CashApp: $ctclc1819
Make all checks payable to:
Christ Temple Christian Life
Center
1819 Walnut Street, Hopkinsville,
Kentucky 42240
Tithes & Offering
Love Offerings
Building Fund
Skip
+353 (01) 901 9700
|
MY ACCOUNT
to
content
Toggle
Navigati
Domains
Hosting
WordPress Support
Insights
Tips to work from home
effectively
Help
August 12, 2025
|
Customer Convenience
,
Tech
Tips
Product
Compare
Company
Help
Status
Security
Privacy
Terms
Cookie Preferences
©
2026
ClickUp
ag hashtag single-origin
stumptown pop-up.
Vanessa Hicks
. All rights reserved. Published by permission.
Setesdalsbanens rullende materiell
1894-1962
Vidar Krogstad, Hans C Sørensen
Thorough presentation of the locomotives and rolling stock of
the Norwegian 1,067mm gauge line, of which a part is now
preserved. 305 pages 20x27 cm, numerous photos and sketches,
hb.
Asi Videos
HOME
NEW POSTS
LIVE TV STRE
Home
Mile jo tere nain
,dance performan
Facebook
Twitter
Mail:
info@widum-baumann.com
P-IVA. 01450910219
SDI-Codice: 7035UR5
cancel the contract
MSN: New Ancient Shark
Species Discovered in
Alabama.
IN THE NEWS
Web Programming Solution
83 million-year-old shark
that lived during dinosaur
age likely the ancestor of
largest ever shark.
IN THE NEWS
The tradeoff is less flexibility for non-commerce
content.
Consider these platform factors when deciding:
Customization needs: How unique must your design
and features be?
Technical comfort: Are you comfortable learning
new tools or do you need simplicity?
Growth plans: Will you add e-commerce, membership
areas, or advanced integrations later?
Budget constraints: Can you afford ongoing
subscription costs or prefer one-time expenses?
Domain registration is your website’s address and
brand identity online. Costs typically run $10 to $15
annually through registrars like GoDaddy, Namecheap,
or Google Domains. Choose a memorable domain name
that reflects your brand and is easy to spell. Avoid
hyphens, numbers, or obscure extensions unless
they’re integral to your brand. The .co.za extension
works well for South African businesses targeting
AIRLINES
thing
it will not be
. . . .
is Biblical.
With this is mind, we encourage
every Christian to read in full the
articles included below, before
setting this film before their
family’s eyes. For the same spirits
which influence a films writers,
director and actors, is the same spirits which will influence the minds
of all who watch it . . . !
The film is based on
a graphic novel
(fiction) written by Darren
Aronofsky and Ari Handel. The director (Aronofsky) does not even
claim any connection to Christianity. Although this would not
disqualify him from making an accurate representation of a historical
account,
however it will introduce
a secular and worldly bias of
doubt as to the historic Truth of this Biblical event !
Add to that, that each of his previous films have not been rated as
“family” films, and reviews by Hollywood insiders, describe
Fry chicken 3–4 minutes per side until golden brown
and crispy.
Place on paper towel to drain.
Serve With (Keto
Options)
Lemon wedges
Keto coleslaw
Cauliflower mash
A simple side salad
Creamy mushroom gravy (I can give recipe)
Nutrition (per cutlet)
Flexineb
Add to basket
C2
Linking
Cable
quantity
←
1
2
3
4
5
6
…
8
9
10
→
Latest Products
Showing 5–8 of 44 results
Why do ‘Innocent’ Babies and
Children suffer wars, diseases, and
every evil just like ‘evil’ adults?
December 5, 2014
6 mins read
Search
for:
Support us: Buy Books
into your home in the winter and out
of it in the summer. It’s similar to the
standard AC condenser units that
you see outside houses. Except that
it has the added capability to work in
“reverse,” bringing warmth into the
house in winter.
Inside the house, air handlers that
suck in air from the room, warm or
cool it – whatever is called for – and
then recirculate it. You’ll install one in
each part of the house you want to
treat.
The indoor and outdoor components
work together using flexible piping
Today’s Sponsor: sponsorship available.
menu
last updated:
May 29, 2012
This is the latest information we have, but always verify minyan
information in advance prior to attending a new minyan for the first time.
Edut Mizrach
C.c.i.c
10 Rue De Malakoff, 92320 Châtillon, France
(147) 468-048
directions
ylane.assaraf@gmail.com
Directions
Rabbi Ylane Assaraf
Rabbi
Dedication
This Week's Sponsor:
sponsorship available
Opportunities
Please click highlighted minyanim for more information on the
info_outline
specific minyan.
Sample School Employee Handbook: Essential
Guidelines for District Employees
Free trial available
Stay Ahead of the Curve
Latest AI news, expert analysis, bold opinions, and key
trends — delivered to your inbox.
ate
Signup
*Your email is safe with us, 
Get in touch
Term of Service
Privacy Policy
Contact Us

WHAT YOU HAVE TO DO: A faithful, complete copy of the entries above is required.

WRITTEN ANSWER:
CashApp: $ctclc1819
Make all checks payable to:
Christ Temple Christian Life
Center
1819 Walnut Street, Hopkinsville,
Kentucky 42240
Tithes & Offering
Love Offerings
Building Fund
Skip
+353 (01) 901 9700
|
MY ACCOUNT
to
content
Toggle
Navigati
Domains
Hosting
WordPress Support
Insights
Tips to work from home
effectively
Help
August 12, 2025
|
Customer Convenience
,
Tech
Tips
Product
Compare
Company
Help
Status
Security
Privacy
Terms
Cookie Preferences
©
2026
ClickUp
ag hashtag single-origin
stumptown pop-up.
Vanessa Hicks
. All rights reserved. Published by permission.
Setesdalsbanens rullende materiell
1894-1962
Vidar Krogstad, Hans C Sørensen
Thorough presentation of the locomotives and rolling stock of
the Norwegian 1,067mm gauge line, of which a part is now
preserved. 305 pages 20x27 cm, numerous photos and sketches,
hb.
Asi Videos
HOME
NEW POSTS
LIVE TV STRE
Home
Mile jo tere nain
,dance performan
Facebook
Twitter
Mail:
info@widum-baumann.com
P-IVA. 01450910219
SDI-Codice: 7035UR5
cancel the contract
MSN: New Ancient Shark
Species Discovered in
Alabama.
IN THE NEWS
Web Programming Solution
83 million-year-old shark
that lived during dinosaur
age likely the ancestor of
largest ever shark.
IN THE NEWS
The tradeoff is less flexibility for non-commerce
content.
Consider these platform factors when deciding:
Customization needs: How unique must your design
and features be?
Technical comfort: Are you comfortable learning
new tools or do you need simplicity?
Growth plans: Will you add e-commerce, membership
areas, or advanced integrations later?
Budget constraints: Can you afford ongoing
subscription costs or prefer one-time expenses?
Domain registration is your website’s address and
brand identity online. Costs typically run $10 to $15
annually through registrars like GoDaddy, Namecheap,
or Google Domains. Choose a memorable domain name
that reflects your brand and is easy to spell. Avoid
hyphens, numbers, or obscure extensions unless
they’re integral to your brand. The .co.za extension
works well for South African businesses targeting
AIRLINES
thing
it will not be
. . . .
is Biblical.
With this is mind, we encourage
every Christian to read in full the
articles included below, before
setting this film before their
family’s eyes. For the same spirits
which influence a films writers,
director and actors, is the same spirits which will influence the minds
of all who watch it . . . !
The film is based on
a graphic novel
(fiction) written by Darren
Aronofsky and Ari Handel. The director (Aronofsky) does not even
claim any connection to Christianity. Although this would not
disqualify him from making an accurate representation of a historical
account,
however it will introduce
a secular and worldly bias of
doubt as to the historic Truth of this Biblical event !
Add to that, that each of his previous films have not been rated as
“family” films, and reviews by Hollywood insiders, describe
Fry chicken 3–4 minutes per side until golden brown
and crispy.
Place on paper towel to drain.
Serve With (Keto
Options)
Lemon wedges
Keto coleslaw
Cauliflower mash
A simple side salad
Creamy mushroom gravy (I can give recipe)
Nutrition (per cutlet)
Flexineb
Add to basket
C2
Linking
Cable
quantity
←
1
2
3
4
5
6
…
8
9
10
→
Latest Products
Showing 5–8 of 44 results
Why do ‘Innocent’ Babies and
Children suffer wars, diseases, and
every evil just like ‘evil’ adults?
December 5, 2014
6 mins read
Search
for:
Support us: Buy Books
into your home in the winter and out
of it in the summer. It’s similar to the
standard AC condenser units that
you see outside houses. Except that
it has the added capability to work in
“reverse,” bringing warmth into the
house in winter.
Inside the house, air handlers that
suck in air from the room, warm or
cool it – whatever is called for – and
then recirculate it. You’ll install one in
each part of the house you want to
treat.
The indoor and outdoor components
work together using flexible piping
Today’s Sponsor: sponsorship available.
menu
last updated:
May 29, 2012
This is the latest information we have, but always verify minyan
information in advance prior to attending a new minyan for the first time.
Edut Mizrach
C.c.i.c
10 Rue De Malakoff, 92320 Châtillon, France
(147) 468-048
directions
ylane.assaraf@gmail.com
Directions
Rabbi Ylane Assaraf
Rabbi
Dedication
This Week's Sponsor:
sponsorship available
Opportunities
Please click highlighted minyanim for more information on the
info_outline
specific minyan.
Sample School Employee Handbook: Essential
Guidelines for District Employees
Free trial available
Stay Ahead of the Curve
Latest AI news, expert analysis, bold opinions, and key
trends — delivered to your inbox.
ate
Signup
*Your email is safe with us, 
Get in touch
Term of Service
Privacy Policy
Contact Us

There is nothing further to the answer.